Since we use a mutable metalanguage for everyday communication, a simpler mutable programming metalanguage seems to me a realizable goal. Using reader macros to extend a language is a method used by several languages, with advantages and disadvantages. Katahdin has blended languages using another method.

The distributed lexer and syntax analyzer technique seems less studied and documented, which peaks my interest.

I have been trying to find a mutable metalanguage based on routines with parsers that get their arguments. With such a language, it will be possible to study the consequences of parsing distributed among routines. This study could identify advantages and disadvantages of distributed parsing. But, such a language does not seem to exist.

I don't know if I am able to do this work for two reasons: first, my innate capabilities, and second, time to do the work. I am not a young man.

At this time, I am trying to find a simple way to demonstrate (maybe prove) parsing distributed among routines that get arguments can, in fact, make a mutable programming metalanguage.

REXX

REXX is a scripting and command language from about 1980, when the term scripting was not yet used. It is still actively used today on all major operating systems. What you are describing strongly reminds me of REXX, if one limits oneself to an entirely textual, as opposed to symbolic, domain. In REXX, both code and data are text, and a program can freely generate and change itself. A distinguishing property similar to what you say of TACL is that a procedure is passed a single argument, a string, from which it, by parsing that string, obtains as many pieces of information as it needs.
Here is a small and silly example: the program reads and computes simple postfix expressions. Each line is passed to a procedure where the expression is parsed and transformed to infix. Arg is a simple form of the much more general parse command. The data is ‘hidden’ as comment lines at an arbitrary place within the program.

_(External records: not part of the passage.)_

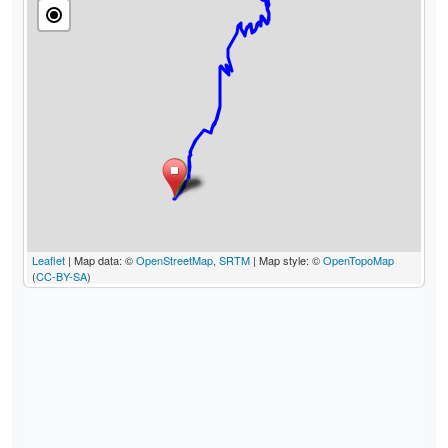
Leaflet
| Map data: ©
OpenStreetMap
,
SRTM
| Map style: ©
OpenTopoMap
(
CC-BY-SA
)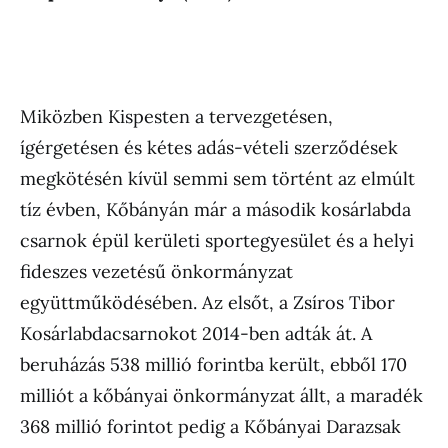
Miközben Kispesten a tervezgetésen,
ígérgetésen és kétes adás-vételi szerződések
megkötésén kívül semmi sem történt az elmúlt
tíz évben, Kőbányán már a második kosárlabda
csarnok épül kerületi sportegyesület és a helyi
fideszes vezetésű önkormányzat
együttműködésében. Az elsőt, a Zsíros Tibor
Kosárlabdacsarnokot 2014-ben adták át. A
beruházás 538 millió forintba került, ebből 170
milliót a kőbányai önkormányzat állt, a maradék
368 millió forintot pedig a Kőbányai Darazsak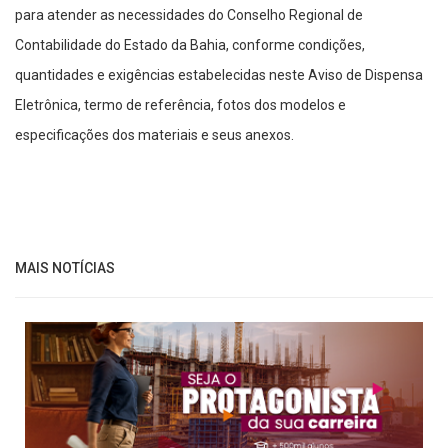
para atender as necessidades do Conselho Regional de
Contabilidade do Estado da Bahia, conforme condições,
quantidades e exigências estabelecidas neste Aviso de Dispensa
Eletrônica, termo de referência, fotos dos modelos e
especificações dos materiais e seus anexos.
MAIS NOTÍCIAS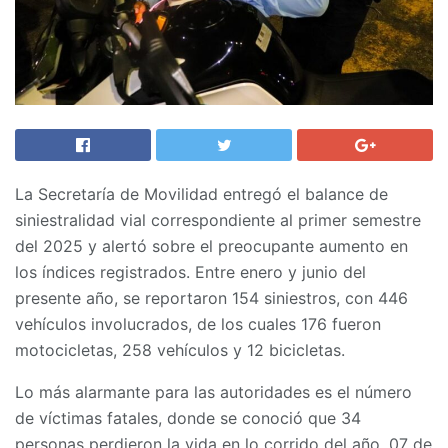
La Secretaría de Movilidad entregó el balance de
siniestralidad vial correspondiente al primer semestre
del 2025 y alertó sobre el preocupante aumento en
los índices registrados. Entre enero y junio del
presente año, se reportaron 154 siniestros, con 446
vehículos involucrados, de los cuales 176 fueron
motocicletas, 258 vehículos y 12 bicicletas.
Lo más alarmante para las autoridades es el número
de víctimas fatales, donde se conoció que 34
personas perdieron la vida en lo corrido del año, 07 de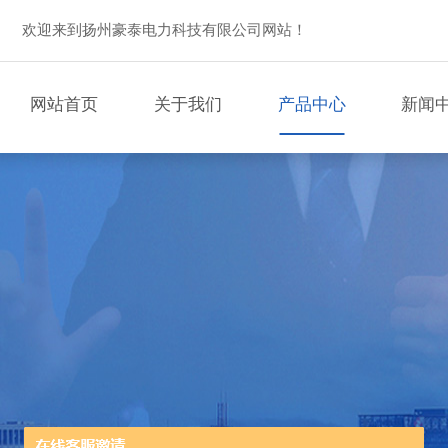
欢迎来到扬州豪泰电力科技有限公司网站！
网站首页
关于我们
产品中心
新闻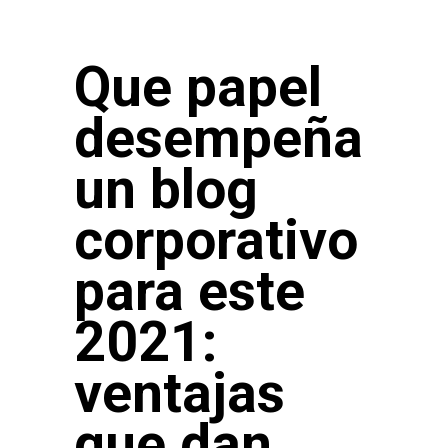
Que papel
desempeña
un blog
corporativo
para este
2021:
ventajas
que dan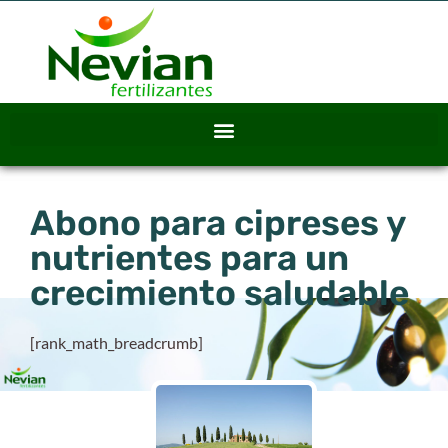
Abono para cipreses y
nutrientes para un
crecimiento saludable
[rank_math_breadcrumb]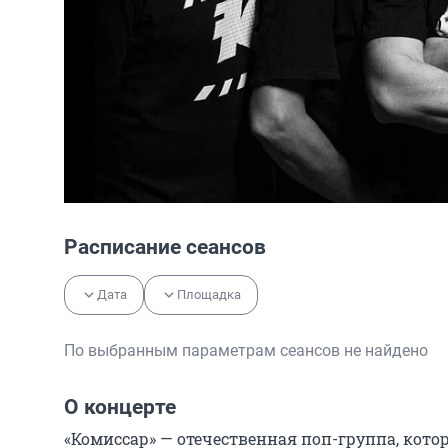
Расписание сеансов
Дата
Площадка
По выбранным параметрам сеансов не найдено
О концерте
«Комиссар» — отечественная поп-группа, кото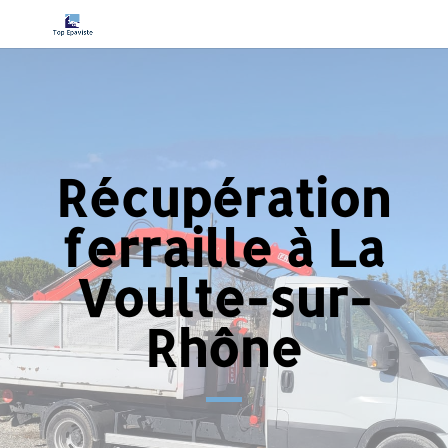
Récupération
ferraille à La
Voulte-sur-
Rhône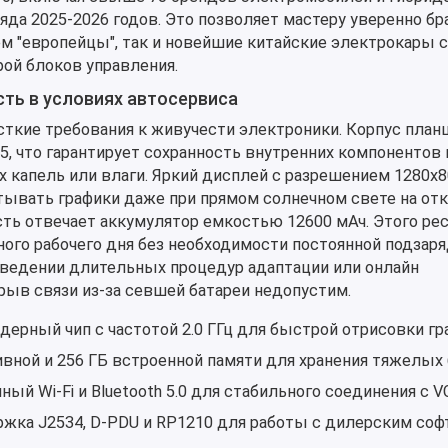
яда 2025-2026 годов. Это позволяет мастеру уверенно бр
м "европейцы", так и новейшие китайские электрокары с
ой блоков управления.
ть в условиях автосервиса
сткие требования к живучести электроники. Корпус план
5, что гарантирует сохранность внутренних компонентов 
 капель или влаги. Яркий дисплей с разрешением 1280x
тывать графики даже при прямом солнечном свете на о
ть отвечает аккумулятор емкостью 12600 мАч. Этого ре
ого рабочего дня без необходимости постоянной подзаря
оведении длительных процедур адаптации или онлайн
рыв связи из-за севшей батареи недопустим.
ерный чип с частотой 2.0 ГГц для быстрой отрисовки гр
ивной и 256 ГБ встроенной памяти для хранения тяжелых 
ый Wi-Fi и Bluetooth 5.0 для стабильного соединения с VC
жка J2534, D-PDU и RP1210 для работы с дилерским соф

    do i=2 by 1 while sourceline(i-1)\='/*'; end
    do i=i by 1 while sourceline(i)\='*/'; say op(sourceline(i)); end
    exit
    /*
    3 5 +
    3 5 *
    314 217 /
    */
    op: procedure
    arg x y o                 /* think of x,y,o as three arguments */
    interpret 'return x' o 'y'

Note that some REXX implementations interpret the program line by line, so the difference between ‘normal code’ and ‘data’ is blurred: one can mix them as he pleases, provided control flow is so organized that ‘data’ can only be executed indirectly.

tyvm Boyko

I played with REXX, maybe in the 80's and it is an excellent scripting language, especially for its time. the HP Non-Stop(tm) TACL and Datapoint's Chainplus are in the same category.